> Task directions
Each entry should be given again exactly, with any image left out.

□ □ □ □ □ □ □

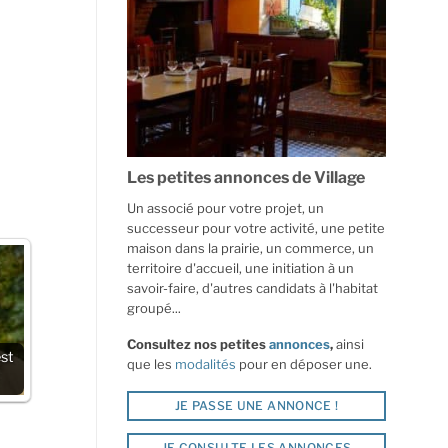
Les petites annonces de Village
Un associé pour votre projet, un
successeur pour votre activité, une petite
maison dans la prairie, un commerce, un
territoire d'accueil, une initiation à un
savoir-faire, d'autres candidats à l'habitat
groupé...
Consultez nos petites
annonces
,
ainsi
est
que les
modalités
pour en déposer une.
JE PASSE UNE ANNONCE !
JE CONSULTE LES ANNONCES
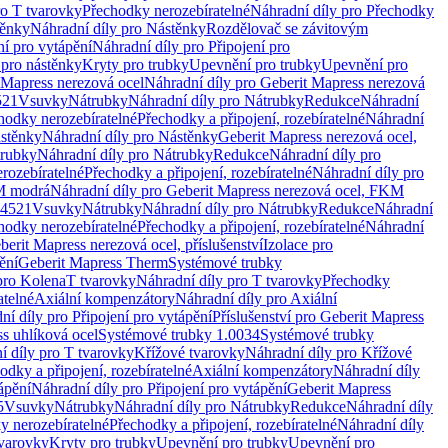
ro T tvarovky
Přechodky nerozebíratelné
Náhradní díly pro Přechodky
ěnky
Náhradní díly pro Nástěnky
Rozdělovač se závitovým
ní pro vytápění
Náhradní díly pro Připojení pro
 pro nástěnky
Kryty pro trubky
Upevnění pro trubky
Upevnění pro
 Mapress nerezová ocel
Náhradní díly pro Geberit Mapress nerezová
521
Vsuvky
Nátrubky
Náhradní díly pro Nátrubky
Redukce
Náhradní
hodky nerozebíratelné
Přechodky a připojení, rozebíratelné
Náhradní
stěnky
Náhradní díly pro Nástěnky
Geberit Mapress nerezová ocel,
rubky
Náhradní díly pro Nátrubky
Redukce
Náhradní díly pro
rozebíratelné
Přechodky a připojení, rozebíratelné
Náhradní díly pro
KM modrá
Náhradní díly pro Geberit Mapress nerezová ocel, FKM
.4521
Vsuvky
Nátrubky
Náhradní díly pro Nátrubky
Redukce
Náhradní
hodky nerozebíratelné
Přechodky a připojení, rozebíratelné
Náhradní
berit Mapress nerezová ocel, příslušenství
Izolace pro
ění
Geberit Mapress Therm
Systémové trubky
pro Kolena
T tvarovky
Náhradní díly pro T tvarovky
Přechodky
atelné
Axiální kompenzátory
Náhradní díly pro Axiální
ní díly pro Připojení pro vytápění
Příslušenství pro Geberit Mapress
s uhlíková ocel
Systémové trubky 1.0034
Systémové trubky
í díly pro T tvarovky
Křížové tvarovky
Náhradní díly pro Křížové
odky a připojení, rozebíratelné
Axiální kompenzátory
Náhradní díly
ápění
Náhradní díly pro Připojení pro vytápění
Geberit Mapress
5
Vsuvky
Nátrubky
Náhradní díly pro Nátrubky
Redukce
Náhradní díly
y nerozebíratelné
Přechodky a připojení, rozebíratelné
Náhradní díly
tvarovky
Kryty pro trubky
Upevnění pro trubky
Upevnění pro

□ □ □ □ □ □ □

> Solution to this task
Les petites annonces de Village
Un associé pour votre projet, un
successeur pour votre activité, une petite
maison dans la prairie, un commerce, un
territoire d'accueil, une initiation à un
savoir-faire, d'autres candidats à l'habitat
groupé...
Consultez nos petites
annonces
,
ainsi
est
que les
modalités
pour en déposer une.
JE PASSE UNE ANNONCE !
JE CONSULTE LES ANNONCES
ro T tvarovky
Přechodky nerozebíratelné
Náhradní díly pro Přechodky
ěnky
Náhradní díly pro Nástěnky
Rozdělovač se závitovým
ní pro vytápění
Náhradní díly pro Připojení pro
 pro nástěnky
Kryty pro trubky
Upevnění pro trubky
Upevnění pro
 Mapress nerezová ocel
Náhradní díly pro Geberit Mapress nerezová
521
Vsuvky
Nátrubky
Náhradní díly pro Nátrubky
Redukce
Náhradní
hodky nerozebíratelné
Přechodky a připojení, rozebíratelné
Náhradní
stěnky
Náhradní díly pro Nástěnky
Geberit Mapress nerezová ocel,
rubky
Náhradní díly pro Nátrubky
Redukce
Náhradní díly pro
rozebíratelné
Přechodky a připojení, rozebíratelné
Náhradní díly pro
KM modrá
Náhradní díly pro Geberit Mapress nerezová ocel, FKM
.4521
Vsuvky
Nátrubky
Náhradní díly pro Nátrubky
Redukce
Náhradní
hodky nerozebíratelné
Přechodky a připojení, rozebíratelné
Náhradní
berit Mapress nerezová ocel, příslušenství
Izolace pro
ění
Geberit Mapress Therm
Systémové trubky
pro Kolena
T tvarovky
Náhradní díly pro T tvarovky
Přechodky
atelné
Axiální kompenzátory
Náhradní díly pro Axiální
ní díly pro Připojení pro vytápění
Příslušenství pro Geberit Mapress
s uhlíková ocel
Systémové trubky 1.0034
Systémové trubky
í díly pro T tvarovky
Křížové tvarovky
Náhradní díly pro Křížové
odky a připojení, rozebíratelné
Axiální kompenzátory
Náhradní díly
ápění
Náhradní díly pro Připojení pro vytápění
Geberit Mapress
5
Vsuvky
Nátrubky
Náhradní díly pro Nátrubky
Redukce
Náhradní díly
y nerozebíratelné
Přechodky a připojení, rozebíratelné
Náhradní díly
tvarovky
Kryty pro trubky
Upevnění pro trubky
Upevnění pro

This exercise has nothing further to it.